China rejects Hague tribunal judgment: Foreign ministry

Chinese police officers block the road leading to the Philippines embassy in Beijing on July 12, 2016. Beijing "does not accept and does not recognise" the ruling by a UN-backed tribunal on its dispute with the Philippines over the South China Sea, the foreign ministry said on July 12.
PHOTO: AFP

BEIJING- Beijing "does not accept and does not recognise" the ruling by a United Nations-backed tribunal on its dispute with the Philippines over the South China Sea, the Foreign Ministry said on Tuesday (July 12).

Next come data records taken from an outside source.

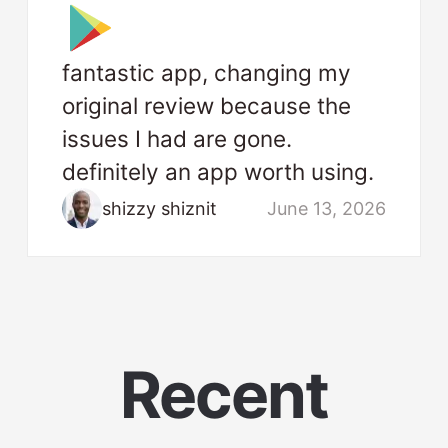
fantastic app, changing my
original review because the
issues I had are gone.
definitely an app worth using.
shizzy shiznit
June 13, 2026
Recent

The declaration followed a ruling by the Permanent Court of Arbitration in the Hague that China has no historic rights to its claimed "nine-dash line".

"The award is null and void and has no binding force," the ministry said on its website. "China neither accepts nor recognises it."

Beijing "does not accept any means of third party dispute settlement or any solution imposed on China", it added, reiterating its longstanding position on the dispute.

China has repeatedly denied the tribunal's authority to rule on the dispute with the Philippines over the strategically vital region, claiming that the court's actions are illegal and biased against it.

Beijing refused the opportunity to defend its position before the body.

Despite China's assertions, the tribunal's judgment was "very law based," said Julian Ku, an expert on international at New York's Hofstra University, adding that it did "not uncritically accept the Philippines' arguments".

"I was struck by how much the tribunal bent over backwards to give China opportunities to comment and participate in this case," he added.

The dispute has become the centre of a tense stand-off between China and the US, with Washington claiming that China's increasingly aggressive behaviour in the region threatens free passage through the area's critically important shipping lanes.

US ships and aircraft have patrolled the region, including passing within the 12 nautical mile limit that would apply to any territorial waters, in what is widely seen as an attempt to undermine Chinese claims of control.

The court ruling, however, has invalidated any claims - by anyone - that the reefs and shoals under dispute give such legal rights.

The decision is devastating for China's claims, said Yanmei Xie, China analyst for the International Crisis Group, saying the ruling was "as unfavourable to China as it can be".

Despite the announcement, the Chinese Foreign Ministry said the country continues to assert it has sovereignty arising from its historical claims.

"China's territorial sovereignty and maritime rights and interests in the South China Sea shall under no circumstances be affected by those awards," the statement said, adding that "China opposes and will never accept any claim or action based on those awards." China was willing to negotiate directly with other countries "on the basis of respecting historical facts and in accordance with international law", it said, including for joint development.

In the short term, the decision is unlikely to change much, Xie said.

"We're going to see a continuation of the chest thumping we've seen especially from the China side."

Police sealed off the Beijing street where the Philippine Embassy stands. More than a dozen white police vans were parked, blocking all entrances to the street, but no protesters were visible.